Your reply should hold the line containing "de Sant Feliu" and every later line of the records, reproduced exactly, and no other lines.

» **Provided records**:
────────
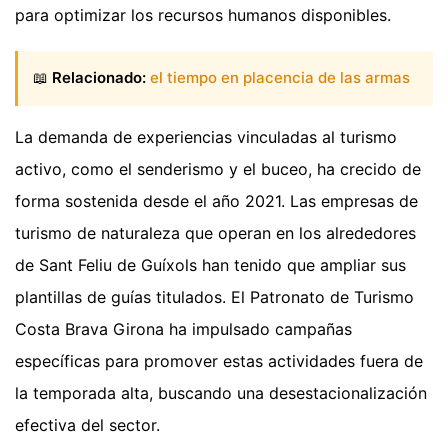
para optimizar los recursos humanos disponibles.
📖
Relacionado:
el tiempo en placencia de las armas
La demanda de experiencias vinculadas al turismo
activo, como el senderismo y el buceo, ha crecido de
forma sostenida desde el año 2021. Las empresas de
turismo de naturaleza que operan en los alrededores
de Sant Feliu de Guíxols han tenido que ampliar sus
plantillas de guías titulados. El Patronato de Turismo
Costa Brava Girona ha impulsado campañas
específicas para promover estas actividades fuera de
la temporada alta, buscando una desestacionalización
efectiva del sector.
────────
» **Answer section**:
de Sant Feliu de Guíxols han tenido que ampliar sus
plantillas de guías titulados. El Patronato de Turismo
Costa Brava Girona ha impulsado campañas
específicas para promover estas actividades fuera de
la temporada alta, buscando una desestacionalización
efectiva del sector.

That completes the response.